With Google’s abdication of web indexing, your humble blogger is left to index their archives themselves. Dear reader, I’m terrible at this. If only you could see the horror of my Google Docs folder. I periodically force myself to collect draft documents in the hope that this archiving will be useful for later final projects. This blog, which I consider a public repository of first drafts, is no exception. If you use the Substack app or only get argmin by email, you probably never see the doors to the archives. But since I was trying to collect my posts this week, I thought some of you might enjoy a tour.
I used to run this blog through github, and all of those old posts are still around, but now you have to append “archives” to the URL: archives.argmin.net.
If you go to argmin.net and scroll down a bit, you’ll see a link here:
I can’t figure out how to convince the Substack CMS to put this link higher on the page. Oh well. It’s also linked on the “About” page that no one visits. Regardless, the whole Jekyll blog structure remains intact at the link. If, for example, you wanted to read my survey of reinforcement learning for control applications, it’s here in all of its glory. I still get requests for these old posts and have tried to make them easy to find. Google, of course, refuses to reindex them. Oh well!!1
On the top banner, I have some other links to Substack posts I’ve collected thematically.
My course lecture blogging has its own tab, and each course has its own webpage. You can revisit, for example, my original live blogging of my graduate machine learning class in 2023.
I also have collected some posts into themes. An index of my Meehl blogging is linked there. These remind me that I need to find someone else’s class to blog through next summer. It’s fun and I highly recommend it. If you still lurk around on Twitter, you should follow Damek Davis, who is tweeting through Percy Liang’s “Language Models from Scratch” class, which has been an incredible public service.
As I mentioned at the start, I was trying to figure out how to collect the blogs I’ve written this summer into themes, and I’m not sure any theme has been coherent enough to warrant its own page. But here’s my attempt at collecting them.
A prominent theme this summer was forecasting. I wrote three posts (post 1, post 2, post 3) introducing the defensive forecasting survey I wrote with Juanky Perdomo. I followed this up with a post on the politics of forecasting. I also wrote about methodological challenges in forecasts, like when hedge funds try to convince people they have secret AI sauce but have just reinvented local weighted averaging.
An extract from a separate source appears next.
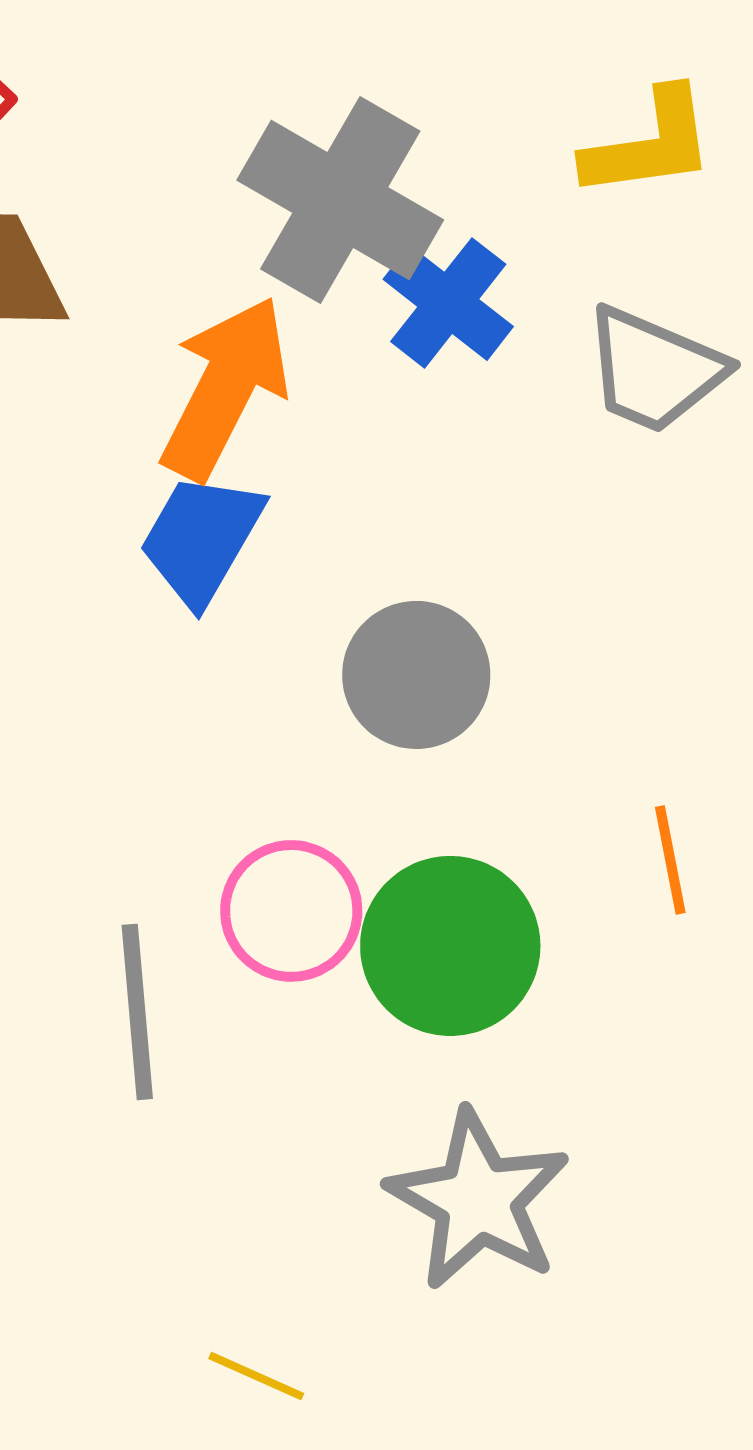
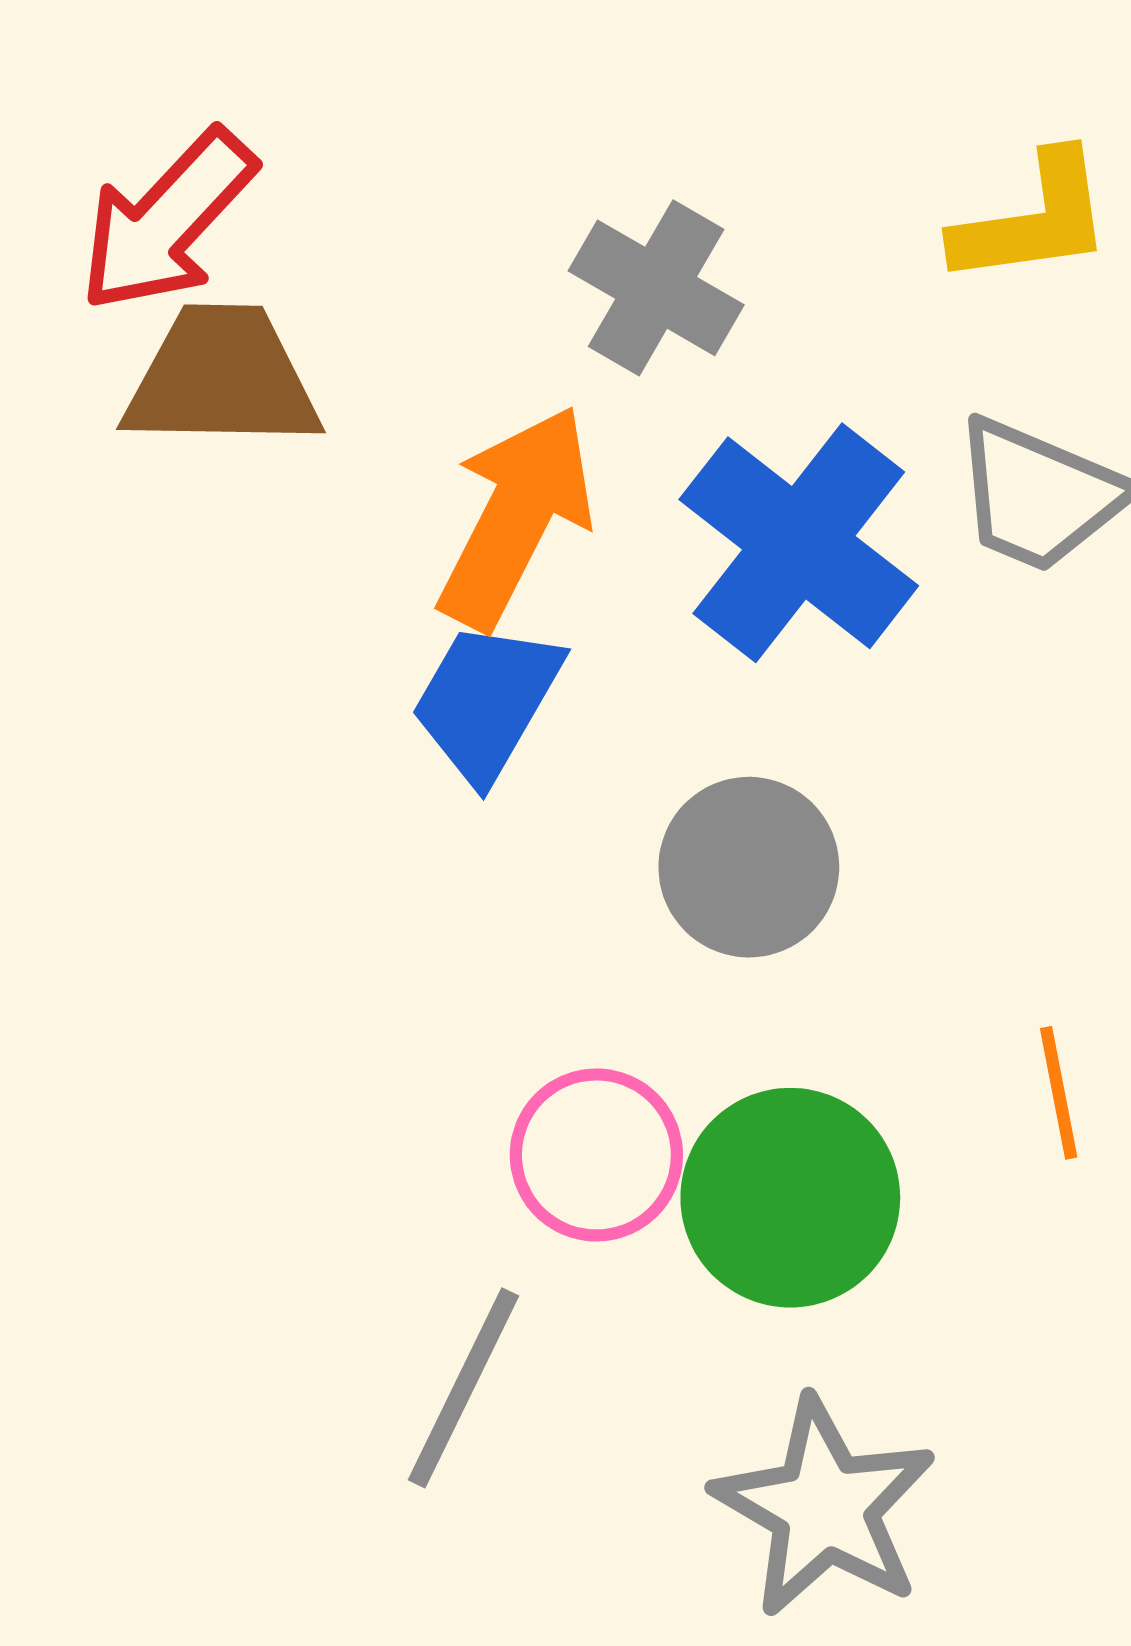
gray cross: (340, 200) -> (656, 288), size x0.7
blue cross: (448, 303) -> (799, 543), moved, size x1.5
gray line: (137, 1012) -> (463, 1388), moved, turned 31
And though my post isn’t explicitly about forecasting, I did write about that METR study that compared forecasts to measurements of AI productivity gains. Though more about machine learning in general, last week’s post on why it’s hard to “prove” unpredictability fits into this theme.
I also found myself writing a lot of academic navel gazing. There were about ten posts about scientific culture and gatekeeping. I had a fun four-post series on the history of academic computer science. I read through Louis Fein’s pitch to the ACM to create computer science departments and how computer scientists created a mythology around the field’s origins. I also looked into how Fein was written out of the history of CS, and how his speculative vision for the future of computer science was boring and bureaucratic.
I wrote about scientific communal notions of validity and how they are more cultural style guides than divining rods of epistemological truth. I read Neil Postman’s “Social Science as Moral Theology,” which partially explains why social science feels the need to rest its rhetoric so heavily on quantitative constructs.2 I tried to thread the needle between how expertise is created and curated communally by academics but that doesn’t necessitate our current broken system of pre-publication peer review. And on a theme I want to revisit soon, I wrote about how metaanalysis of statistical significance is deeply confounded by the complex dynamic feedback mechanisms of academic expertise creation. In fact, the more I look into crises in science, the more I find that science has always been a mess. Trying to gatekeep that mess is and has been largely unproductive.
Finally, and I suppose quite thematically related, I spent a lot of time on the state of academic machine learning. I worry about its focus on bureaucratic (and statistical) gatekeeping rather than open data and models. I asked what it would take for academics to re-engage with fully open generative AI. A third post tried to tie this argument together. These posts have me doing a lot of soul searching about my research future.
Housekeeping note: I’ll be traveling for the next couple of weeks and won’t be posting while I'm away. I’ll be back the first week of August. I have a queue of ideas for what I want to write that I’ll get back to when I return, and hopefully they won’t be too outdated by then. The discourse moves fast these days! I’ll see you in August.
Rereading these, I wonder if I should write a 2025 version of this surveying the role of “RL” in language modeling. I’m sort of thinking I should. It at least deserves a blog post!
Though not from this summer, this post about Healy and Fourcade’s The Ordinal Society is closely related.
Maybe worth mentioning the Meehl series, which I thought was especially strong and interesting?
I didn't understand your first sentence. What exactly did Google do earlier that it's not doing now? What do you mean by (being left to) 'index their archives themselves'?